A major obstacle in cancer therapies is the development of drug resistance based on mutations in drug targets. Therefore, it is important to identify mutations in drug targets responsible for drug resistance. CancerDR (78) provides information of 148 anticancer drugs and their pharmacological profiling across ~1,000 cancer cell lines. Pharmacological profiling information of these anticancer drugs was collected from the Cancer Cell Line Encyclopedia (CCLE) (79) and COSMIC databases. CancerDR provides information about each drug target (cancer genes) that corresponds to these anti-cancer drugs, such as gene sequences in respective cancer cell lines, mutations, function and structure. This database allows users to search for drug targets, drugs, cell lines and structure. Clustering of cell lines on the basis of their drug sensitivity towards a drug target allows users to identify groups of cell lines, which are resistance to a particular anticancer drug, as well as multipotent drugs effective against a wide range of cancer cell lines. The clustering of sequences of a drug target is important to identify mutants/variants against the corresponding drug target.
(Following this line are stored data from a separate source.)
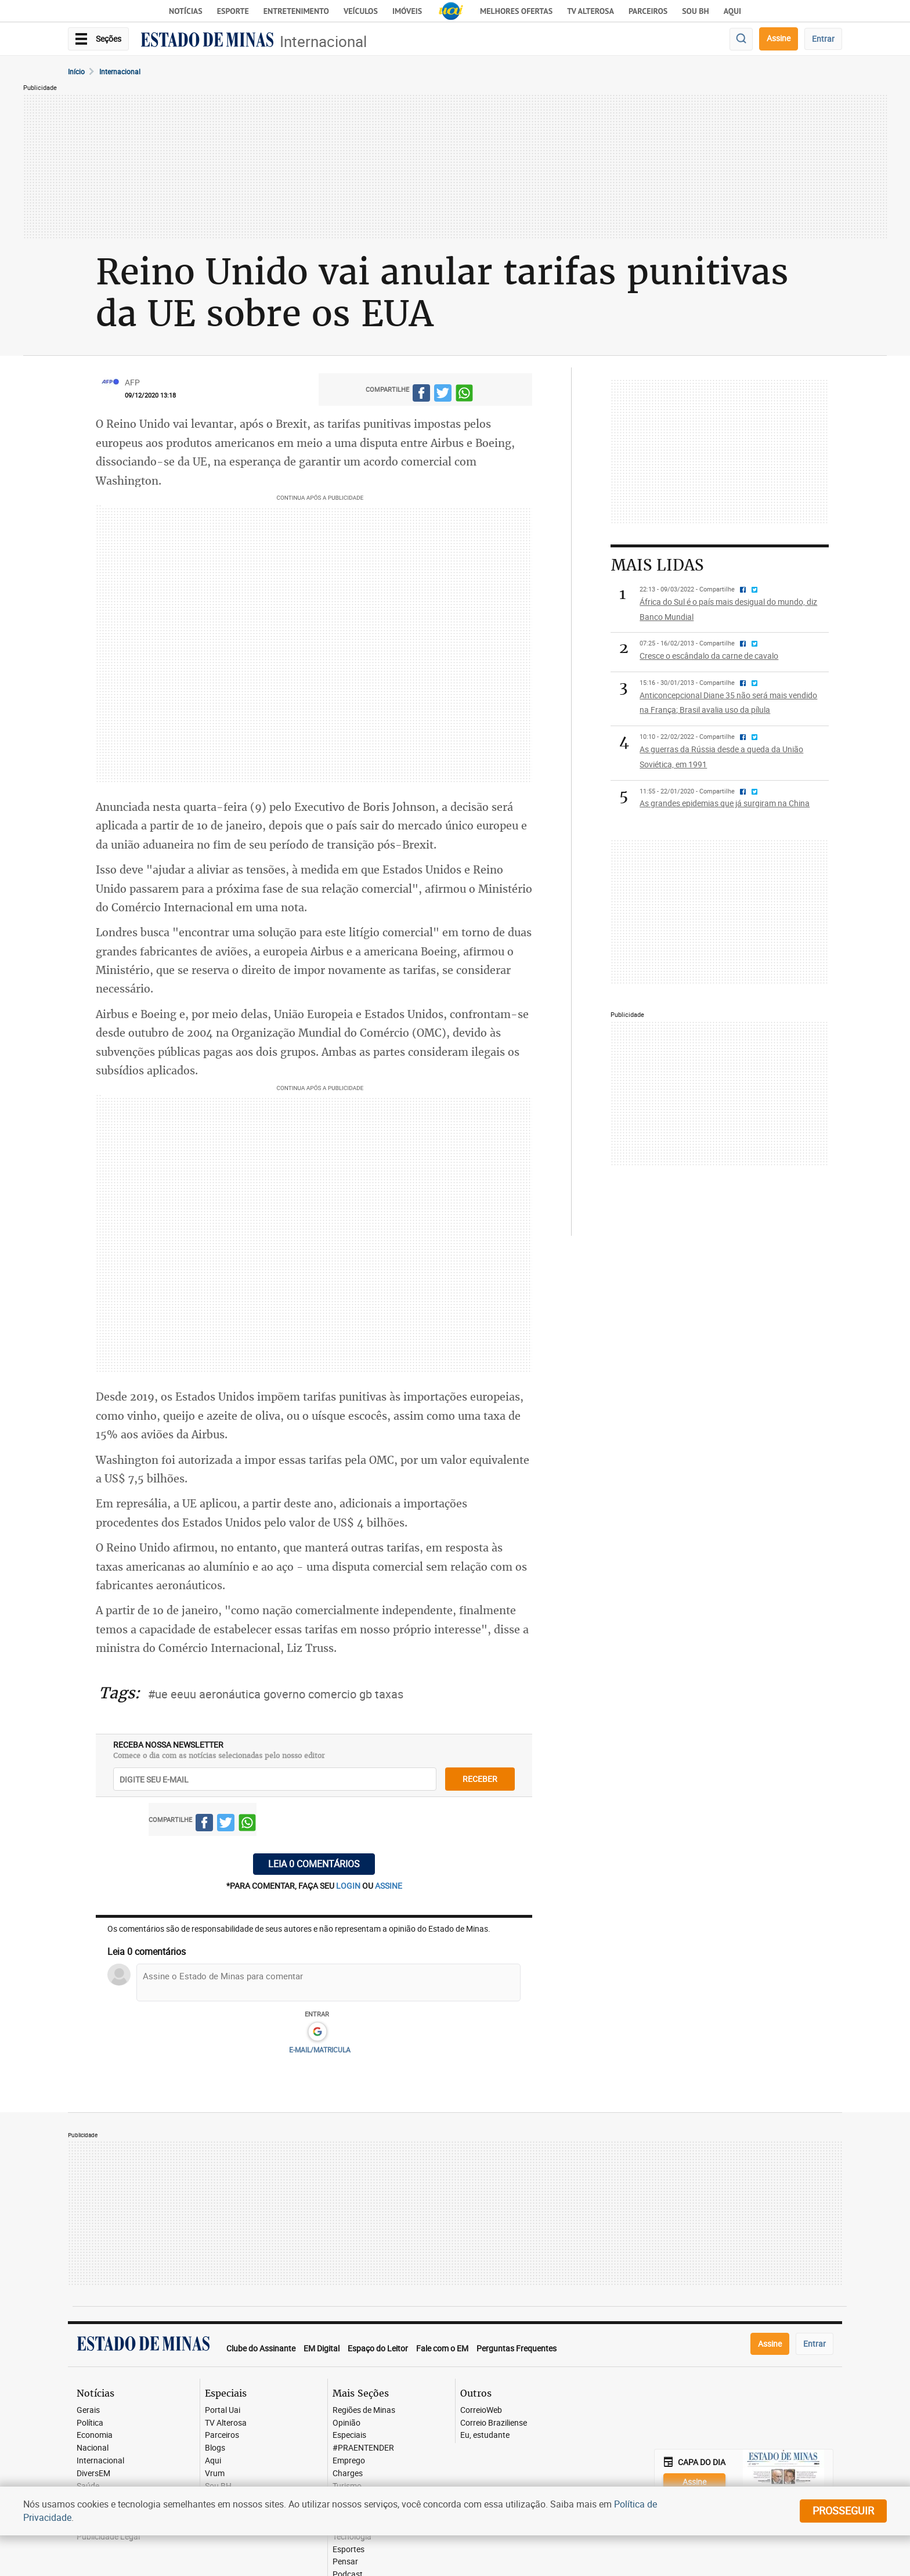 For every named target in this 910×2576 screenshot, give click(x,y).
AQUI (732, 11)
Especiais (349, 2435)
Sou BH (695, 11)
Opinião (346, 2423)
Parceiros (648, 11)
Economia (95, 2435)
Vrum (215, 2473)
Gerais (88, 2410)
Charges (348, 2473)
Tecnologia (352, 2537)
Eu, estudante (485, 2435)
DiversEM (93, 2473)
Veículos (361, 11)
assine (388, 1885)
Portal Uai (222, 2410)
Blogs (215, 2448)
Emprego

IntOGen (80) is an integrative resource of high-throughput data associated with genomic, transcriptional, mutational alterations and modules (e.g., GO terms, KEGG pathways) involved in carcinogenesis. IntOGen collects data from various resources such as COSMIC, GEO, ArrayExpress, Progenetix (81), TCGA and CGP. Tumor samples in IntOGen are annotated with terms from the International Classification of Diseases for Oncology (ICD-O) (82) where the tumors are classified based on their topography (location in the human body) and histology (morphology). IntOGen can be queried by Genes, Projects, Cancer sites and Pathways. The Biomart portal (83) enables more complicated queries and the bulk download of all analysis results. The interface has a number of filters and attributes. IntOGen Biomart can be queried based on i) IntOGen Experiments, where the user can query gene or module (e.g., GO terms, KEGG pathways) information; ii) IntOGen Combinations, where the user is allowed to query a combination of experiments annotated with the same ICD-O term; and iii) IntOGenOncomodules which enables the user to search for combinations and experiments (Fig. 5). NCG 4.0 (84,85) is the current version of the Network of Cancer Genes, a repository of systems-level properties of cancer genes and oncomiRs (cancer-related microRNAs). It compiles information on 2,000 cancer genes that have been reported in literature to be mutated in 23 different types of cancer collected from 3,460 whole-exome and -genome screenings of cancer samples. NCG 4.0 reports information on the duplicability, functional annotation, evolutionary origin and interactions with other human proteins and microRNAs.